Minister De Grave denkt aan aftreden
Minister De Grave van Defensie voelt zich politiek verantwoordelijk voor de „doofpotcultuur” bij de Koninklijke Landmacht die deze week door het NIOD-rapport over Srebrenica is blootgelegd. De bewindsman heeft met diverse kopstukken uit zijn partij, de VVD, overleg gevoerd over zijn politieke toekomst. Aftreden zou een optie kunnen zijn. De mogelijkheid van een parlementaire enquête is donderdag een stap dichterbij gekomen.
De Grave tilt zwaar aan de fouten die het Nederlands Instituut voor Oorlogsdocumentatie (NIOD) aan het licht bracht, zo bleek donderdag. Het instituut concludeert dat de militaire top stelselmatig informatie over het gebeurtenissen in Srebrenica heeft achtergehouden voor de politieke leiding van het departement.
Daardoor was de voorganger van De Grave, zijn partijgenoot Voorhoeve, niet in staat de Tweede Kamer juist te informeren. Het onjuist of onvolledig informeren van de Kamer geldt in Den Haag als een politieke doodzonde. Diverse bewindslieden zijn om deze reden in de achterliggende jaren afgetreden.

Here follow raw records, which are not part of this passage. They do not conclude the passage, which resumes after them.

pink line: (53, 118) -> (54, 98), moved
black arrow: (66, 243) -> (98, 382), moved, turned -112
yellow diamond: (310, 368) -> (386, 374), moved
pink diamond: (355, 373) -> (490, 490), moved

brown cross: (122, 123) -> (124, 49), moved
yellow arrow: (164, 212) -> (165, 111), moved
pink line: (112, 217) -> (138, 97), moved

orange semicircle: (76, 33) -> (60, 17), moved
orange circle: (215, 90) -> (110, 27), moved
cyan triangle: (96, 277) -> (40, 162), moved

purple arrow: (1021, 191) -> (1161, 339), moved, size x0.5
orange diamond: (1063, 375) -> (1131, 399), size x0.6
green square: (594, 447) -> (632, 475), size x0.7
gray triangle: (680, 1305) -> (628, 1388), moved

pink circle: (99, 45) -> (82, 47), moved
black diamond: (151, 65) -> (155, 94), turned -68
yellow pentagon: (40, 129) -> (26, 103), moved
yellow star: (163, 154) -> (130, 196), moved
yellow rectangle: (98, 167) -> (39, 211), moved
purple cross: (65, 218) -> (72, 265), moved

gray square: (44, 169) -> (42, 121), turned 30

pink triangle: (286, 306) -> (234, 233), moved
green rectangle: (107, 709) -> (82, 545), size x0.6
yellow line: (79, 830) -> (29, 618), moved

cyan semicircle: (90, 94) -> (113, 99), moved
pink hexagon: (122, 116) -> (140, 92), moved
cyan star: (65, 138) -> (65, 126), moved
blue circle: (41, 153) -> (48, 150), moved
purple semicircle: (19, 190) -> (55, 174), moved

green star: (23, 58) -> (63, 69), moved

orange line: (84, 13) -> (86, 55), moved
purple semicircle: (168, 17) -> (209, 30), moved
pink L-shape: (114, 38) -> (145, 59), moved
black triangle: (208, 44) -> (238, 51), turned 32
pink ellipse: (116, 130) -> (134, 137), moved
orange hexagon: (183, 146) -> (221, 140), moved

Ook De Grave zelf heeft de Kamer onjuist geïnformeerd. Net na zijn aantreden in 1998 werd hij geconfronteerd met geruchten dat de militaire leiding feiten over de gang van zaken in Srebrenica had achtergehouden. Daarop vroeg de bewindsman de toenmalige commissaris van de Koningin in Noord-Holland, de PvdA’er Van Kemenade, een onderzoek in te stellen. Die kwam tot de conclusie dat er van een doofpot geen sprake was. Volgens het NIOD heeft de militaire leiding echter wel degelijk zaken achtergehouden.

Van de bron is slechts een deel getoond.